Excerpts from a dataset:
####################

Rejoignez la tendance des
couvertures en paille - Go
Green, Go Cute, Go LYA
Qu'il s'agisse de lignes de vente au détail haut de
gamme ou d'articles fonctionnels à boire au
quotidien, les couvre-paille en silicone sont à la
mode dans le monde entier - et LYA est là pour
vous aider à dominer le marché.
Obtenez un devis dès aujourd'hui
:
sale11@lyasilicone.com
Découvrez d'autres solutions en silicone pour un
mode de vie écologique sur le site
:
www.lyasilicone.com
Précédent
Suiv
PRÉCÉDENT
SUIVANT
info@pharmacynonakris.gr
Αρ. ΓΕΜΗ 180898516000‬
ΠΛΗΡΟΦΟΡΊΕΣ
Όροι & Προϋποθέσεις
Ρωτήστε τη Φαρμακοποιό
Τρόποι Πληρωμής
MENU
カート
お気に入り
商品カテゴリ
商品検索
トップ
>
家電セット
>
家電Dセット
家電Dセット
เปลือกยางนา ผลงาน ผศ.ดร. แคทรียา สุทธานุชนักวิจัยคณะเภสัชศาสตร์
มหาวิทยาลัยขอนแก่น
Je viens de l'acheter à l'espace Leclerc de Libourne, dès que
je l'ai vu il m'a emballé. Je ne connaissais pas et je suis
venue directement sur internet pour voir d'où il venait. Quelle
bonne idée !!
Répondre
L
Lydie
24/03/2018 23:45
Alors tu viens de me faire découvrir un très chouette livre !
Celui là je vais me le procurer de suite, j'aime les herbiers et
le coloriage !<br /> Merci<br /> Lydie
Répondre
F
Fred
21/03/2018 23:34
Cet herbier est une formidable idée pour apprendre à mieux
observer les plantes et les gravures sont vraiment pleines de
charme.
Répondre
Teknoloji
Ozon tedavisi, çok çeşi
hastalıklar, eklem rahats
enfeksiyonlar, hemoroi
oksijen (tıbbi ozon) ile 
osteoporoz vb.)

####################

_TASK ITEM_
Lines after the one containing "Όροι & Προϋποθέσεις" are left out; every line from the start of the entries through that line is restated word for word.

_ANSWER SPACE_
Rejoignez la tendance des
couvertures en paille - Go
Green, Go Cute, Go LYA
Qu'il s'agisse de lignes de vente au détail haut de
gamme ou d'articles fonctionnels à boire au
quotidien, les couvre-paille en silicone sont à la
mode dans le monde entier - et LYA est là pour
vous aider à dominer le marché.
Obtenez un devis dès aujourd'hui
:
sale11@lyasilicone.com
Découvrez d'autres solutions en silicone pour un
mode de vie écologique sur le site
:
www.lyasilicone.com
Précédent
Suiv
PRÉCÉDENT
SUIVANT
info@pharmacynonakris.gr
Αρ. ΓΕΜΗ 180898516000‬
ΠΛΗΡΟΦΟΡΊΕΣ
Όροι & Προϋποθέσεις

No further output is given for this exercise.